Charlottesville : les liens du père de Donald Trump avec le Ku Klux Klan (re)font surface

Charlottesville : les liens du père de Donald Trump avec le Ku Klux Klan (re)font surface

POLÉMIQUE – Le président des Etats-Unis cherche depuis plusieurs jours la parade pour condamner les groupes suprémacistes à la manœuvre ce week-end en Virginie. L'occasion pour ses détracteurs de dénicher un article à charge contre son père, Fred Trump.

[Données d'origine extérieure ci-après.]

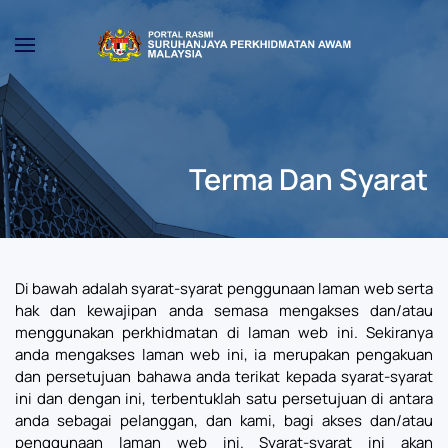
Skip to main content
Terma Dan Syarat
Di bawah adalah syarat-syarat penggunaan laman web serta
hak dan kewajipan anda semasa mengakses dan/atau
menggunakan perkhidmatan di laman web ini. Sekiranya
anda mengakses laman web ini, ia merupakan pengakuan
dan persetujuan bahawa anda terikat kepada syarat-syarat
ini dan dengan ini, terbentuklah satu persetujuan di antara
anda sebagai pelanggan, dan kami, bagi akses dan/atau
penggunaan laman web ini. Syarat-syarat ini akan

Comme un air de déjà-vu. Sous le feu des critiques ce mercredi pour avoir estimé qu'il y avait des torts "des deux côtés" à Charlottesville, Donald Trump voit une nouvelle fois son passé resurgir. Ou, plus exactement, celui de son père. Celui-ci aurait en effet été interpellé alors qu'il participait à un cortège du Ku Klux Klan, en 1927. 

C'est en tout cas ce qui ressort d'un article du New York Times, publié en mai 1927, et largement relayé depuis lundi sur Internet. Il y est précisé qu’un certain Fred Trump, résidant à l’époque au 175-24, Devonshire road dans le Queens, à New York, a été arrêté lors de violents heurts aux côtés de six autres hommes du Ku Klux Klan. Des affrontements qui avaient impliqué un millier de membres du KKK, qui se dirigaient vers le quartier Jamaica vêtus de leurs robes blanches à capuches pointues. Leur objectif ? Participer à un défilé en l’honneur des soldats des forces armées américaines morts au combat. La manifestation tournera rapidement court.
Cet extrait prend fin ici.